Reduzir o custo dos veículos elétricos tornou-se uma obsessão para os fabricantes chineses. O objetivo é claro: dominar não apenas o mercado interno, mas também exportar em larga escala. Para isso, as montadoras têm investido em automação, cadeias de suprimento locais e tecnologias de baterias mais baratas, especialmente as de lítio-ferro-fosfato (LFP), mais simples que as tradicionais de níquel-cobalto.
No entanto, esses avanços tecnológicos não são suficientes para justificar quedas de preços tão expressivas. Especialistas apontam que parte do valor vem sendo “subvencionado” pelas próprias empresas, que abrem mão do lucro em troca de escala. A prática, porém, é arriscada. Em mercados maduros como o europeu, onde a qualidade e o pós-venda pesam mais do que o preço, essa estratégia pode ter efeitos limitados.
A guerra de preços e seus reflexos globais
A guerra de preços chinesa está influenciando o mercado global de VEs. Fabricantes da Europa e dos EUA sentem a pressão para reduzir custos, o que tem levado à revisão de estratégias industriais e investimentos em novas tecnologias.

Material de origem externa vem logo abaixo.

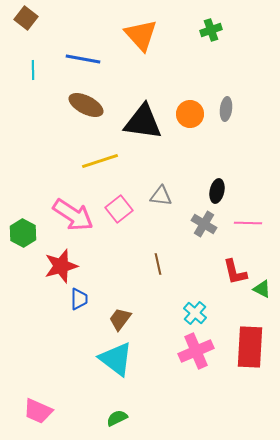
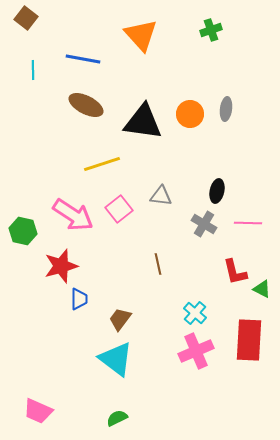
yellow line: moved 2 px right, 3 px down
green hexagon: moved 2 px up; rotated 16 degrees counterclockwise
red rectangle: moved 1 px left, 7 px up
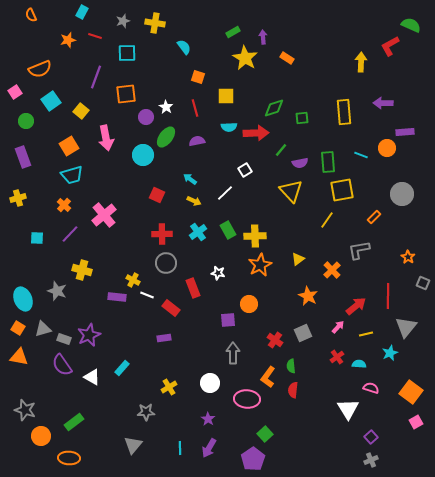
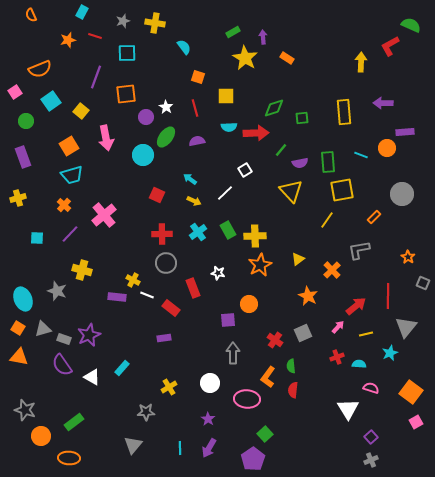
red cross at (337, 357): rotated 16 degrees clockwise
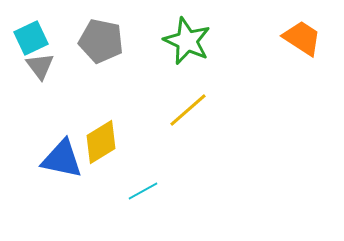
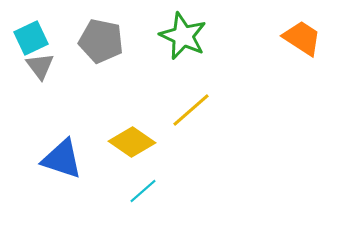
green star: moved 4 px left, 5 px up
yellow line: moved 3 px right
yellow diamond: moved 31 px right; rotated 66 degrees clockwise
blue triangle: rotated 6 degrees clockwise
cyan line: rotated 12 degrees counterclockwise
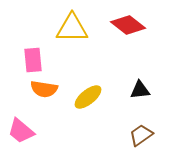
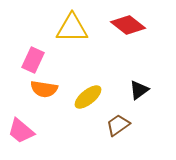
pink rectangle: rotated 30 degrees clockwise
black triangle: moved 1 px left; rotated 30 degrees counterclockwise
brown trapezoid: moved 23 px left, 10 px up
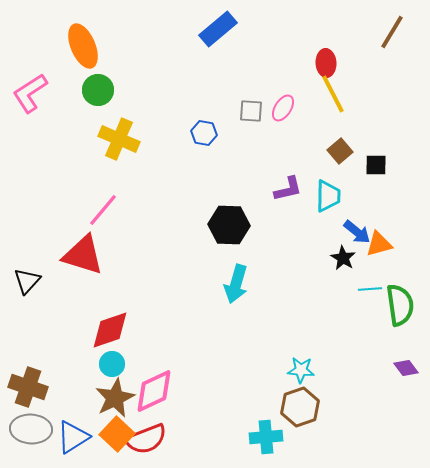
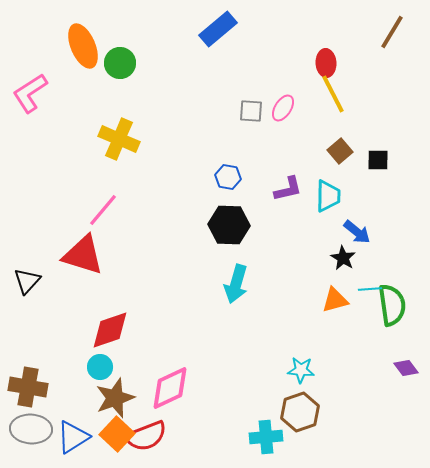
green circle: moved 22 px right, 27 px up
blue hexagon: moved 24 px right, 44 px down
black square: moved 2 px right, 5 px up
orange triangle: moved 44 px left, 56 px down
green semicircle: moved 8 px left
cyan circle: moved 12 px left, 3 px down
brown cross: rotated 9 degrees counterclockwise
pink diamond: moved 16 px right, 3 px up
brown star: rotated 6 degrees clockwise
brown hexagon: moved 5 px down
red semicircle: moved 3 px up
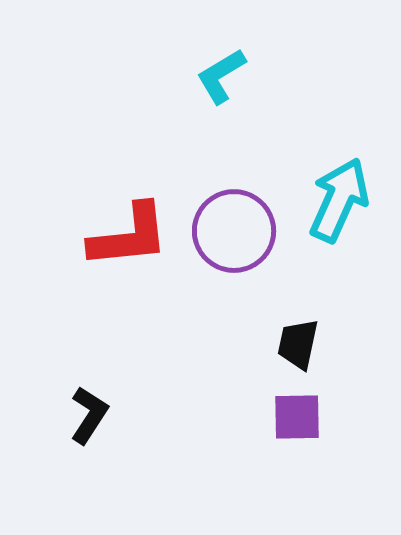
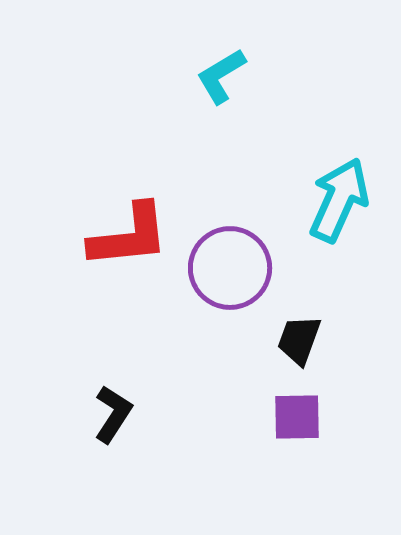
purple circle: moved 4 px left, 37 px down
black trapezoid: moved 1 px right, 4 px up; rotated 8 degrees clockwise
black L-shape: moved 24 px right, 1 px up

Ainda assim, poucas conseguem competir com os preços dos modelos como o Seagull da BYD.
Por outro lado, o excesso de capacidade produtiva na China e o acirramento da concorrência interna levantam dúvidas sobre a viabilidade do atual modelo. Caso a guerra de preços continue, muitos especialistas alertam para o risco de uma “bolha” no setor automotivo, com falências em cadeia e destruição de valor no médio prazo.